Future Tense

Would Mandatory Car Data Recorders Protect or Violate Driver Privacy?

MCLEAN, VIRGINIA - NOVEMBER 23: Traffic converges on highway I-495 South just west of the nation’s capital on one of the busiest travel days of the year November 23, 2011 in McLean, Virginia. The American Automobile Association projects that 42.5 million people are likely to drive, fly, or take the train to their Thanksgiving gatherings, the largest number since the beginning of the recession. (Photo by Win McNamee/Getty Images)

Photo by Win McNamee/Getty Images

The Senate passed a bill Wednesday that requires all new cars to be equipped with data recording devices starting in 2015.

The transportation bill, called Moving Ahead for Progress in the 21st Century Act (MAP-21), also gives the government the ability to revoke someone’s passport if he or she has “delinquent tax debt” over $50,000. The bill has yet to pass the House of Representatives, whose version may also include approval of the XL pipeline.

Lots of cars already have these so-called “event data recorders.” Forbes’ Kashmir Hill says: “They’ve been around since 1996, are found in at least 60 million vehicles, and are a feature in 85% of new cars every year.” Some insurance companies, like State Farm and Progressive, offer customers a reduced rate if they install the recorders. But MAP-21 is the first attempt to make the technology mandatory.

The bill specifies that only the owner of the vehicle would have access to the information collected, unless 1) the owner consents otherwise; 2) a court authorizes another party to view the data; 3) certain specified types of investigations require the information; or 4) a medical team needs the information to give proper treatment.

Venture Beat’s Sarah Mitroff argues that since so many cars already have this little black box, the bill is not a big deal—and actually be a good thing for drivers. She writes, “Despite privacy concerns over the bill, it may end up reducing privacy problems in the long run. It explicitly states that the owner of the car owns the EDR data, an issue that has been debated in the past.”

But the Atlantic’s Megan Garber disagrees:

[T]hey’ll make GPS tracking in cars not an anomaly, but an assumption. They’ll be an implicit, omnipresent threat to personal privacy.
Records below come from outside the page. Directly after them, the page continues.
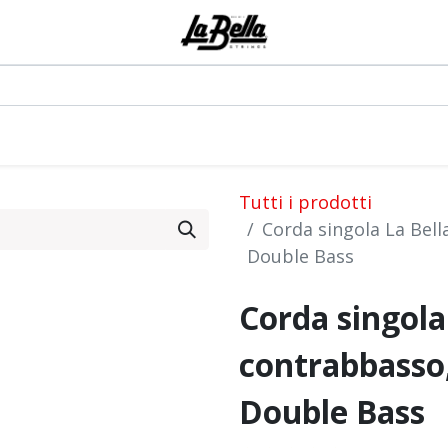
0
odotti
Artisti
Blog
Eventi
Forum
Tutti i prodotti
Corda singola La Bel
Double Bass
Corda singola
contrabbasso
Double Bass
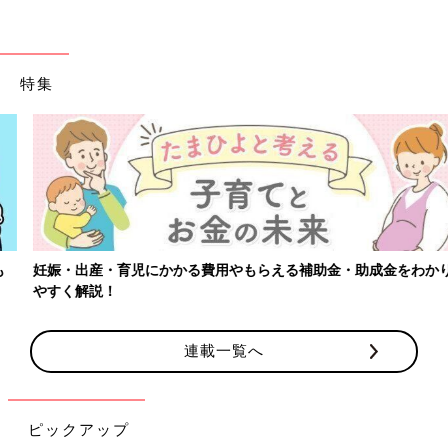
特集
妊娠・出産・育児にかかる費用やもらえる補助金・助成金をわかり
やすく解説！
連載一覧へ
ピックアップ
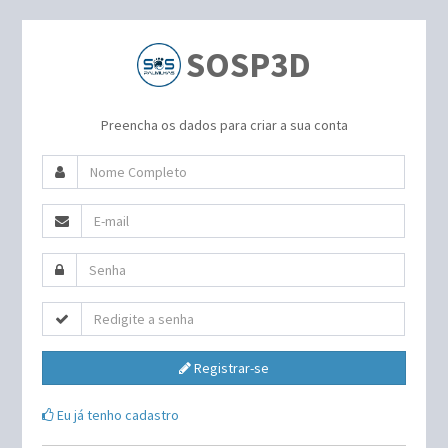
SOSP3D
Preencha os dados para criar a sua conta
Registrar-se
Eu já tenho cadastro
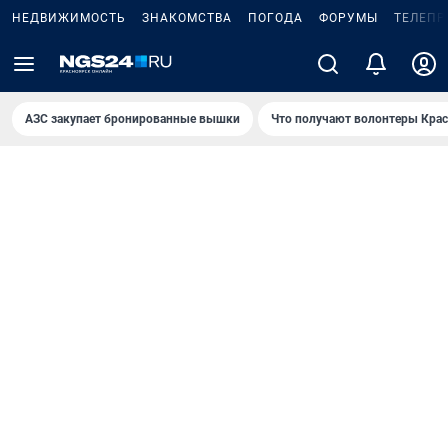
НЕДВИЖИМОСТЬ
ЗНАКОМСТВА
ПОГОДА
ФОРУМЫ
ТЕЛЕПР
AЗС закупает бронированные вышки
Что получают волонтеры Крас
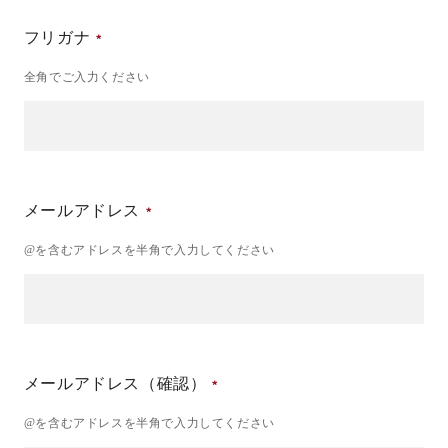
フリガナ
全角でご入力ください
メールアドレス
@を含むアドレスを半角で入力してください
メールアドレス（確認）
@を含むアドレスを半角で入力してください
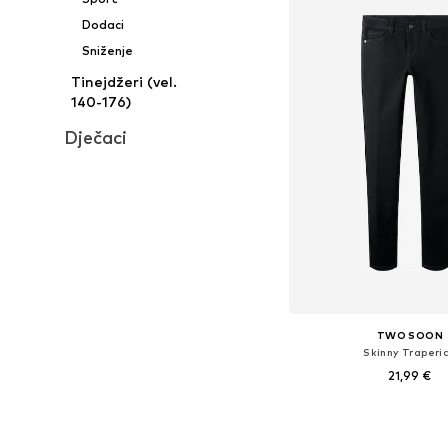
Dodaci
Sniženje
Tinejdžeri (vel.
140-176)
Dječaci
TWO SOON
Skinny Traperi
21,99 €
Dostupno u više vel
Dodaj u košar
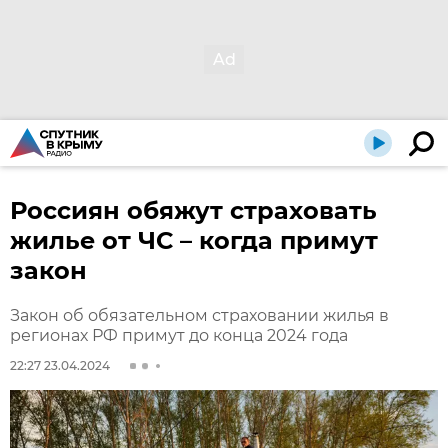
Россиян обяжут страховать
жилье от ЧС – когда примут
закон
Закон об обязательном страховании жилья в
регионах РФ примут до конца 2024 года
22:27 23.04.2024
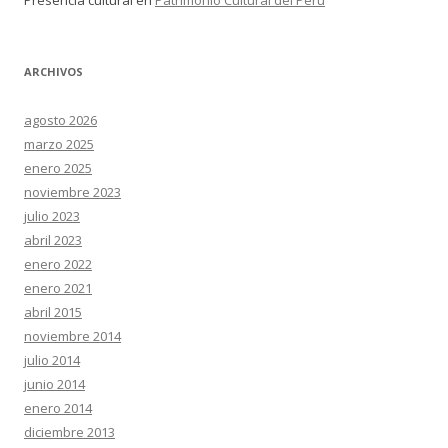
Presencia cultural
en
Patrimonio Cultural del Perú
ARCHIVOS
agosto 2026
marzo 2025
enero 2025
noviembre 2023
julio 2023
abril 2023
enero 2022
enero 2021
abril 2015
noviembre 2014
julio 2014
junio 2014
enero 2014
diciembre 2013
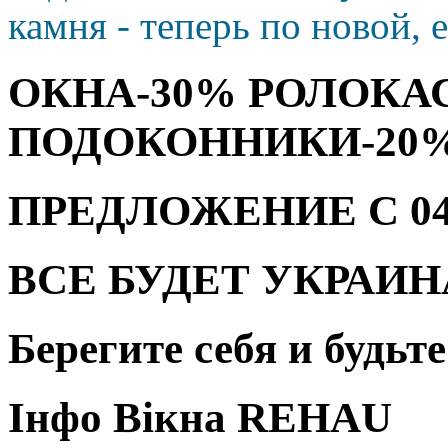
камня - теперь по новой, 
ОКНА-30% РОЛОКА
ПОДОКОННИКИ-20
ПРЕДЛОЖЕНИЕ С 04.08
ВСЕ БУДЕТ УКРАИН
Берегите себя и будьт
Інфо Вікна REHAU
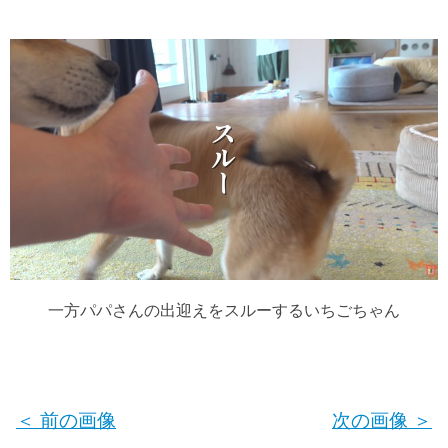
一方パパさんの出迎えをスルーするいちごちゃん
＜ 前の画像
次の画像 ＞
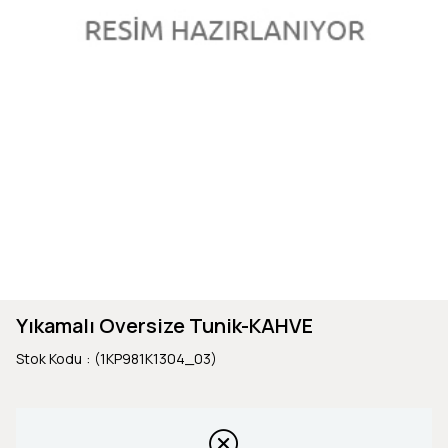
Yıkamalı Oversize Tunik-KAHVE
Stok Kodu
(1KP981K1304_03)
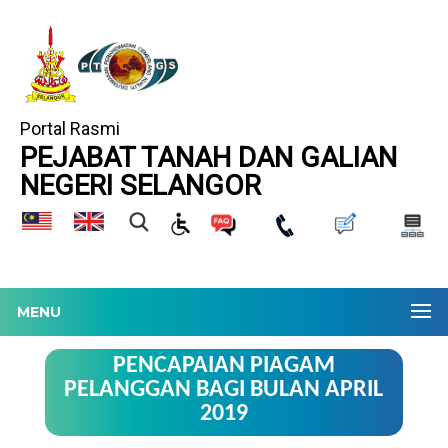
Portal Rasmi
PEJABAT TANAH DAN GALIAN
NEGERI SELANGOR
MENU
PENCAPAIAN PIAGAM
PELANGGAN BAGI BULAN APRIL
2019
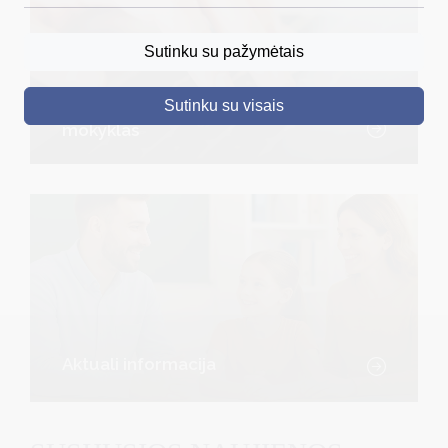
DRUSKININKAI
Sutinku su pažymėtais
SKELBIMAI
Sutinku su visais
Registracija į darželius ir
TURIZMAS
mokyklas
VERSLAS
PROJEKTAI
ŠVIETIMAS
REGISTRACIJA
RENGINIAI
Aktuali informacija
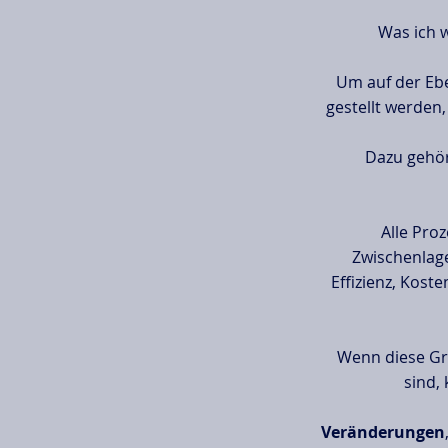
Was ich 
Um auf der Eb
gestellt werden,
Dazu gehör
Alle Pro
Zwischenlag
Effizienz, Kost
Wenn diese G
sind,
Veränderungen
They’ll take the thing that has been Americans’ prototypical symbol of freedom and individuality—the car—and render it just another piece of trackable infrastructure.

Not surprisingly, conspiracy theorist Alex Jones’ site Infowars calls the bill “Orwellian” and the devices “Big Brother.”

But there are reasons to support broader adoption of EDRs. As the Atlantic’s Garber points out, drivers who didn’t realize how reckless their habits were may shape up and slow down. Digital Trends’ Andrew Couts thinks those safety benefits outweigh the privacy concerns:

While it is completely understandable—even wise—to be skeptical of government-madated [sic] use of technology, especially technology that records the things we do in our homes or cars, EDRs are not quite as nefarious as skeptics might want you to believe. In fact, a wealth of studies show that they really can help make hurtling yourself and your family down the road in a two-ton contraption at 65 MPH safer than it currently is.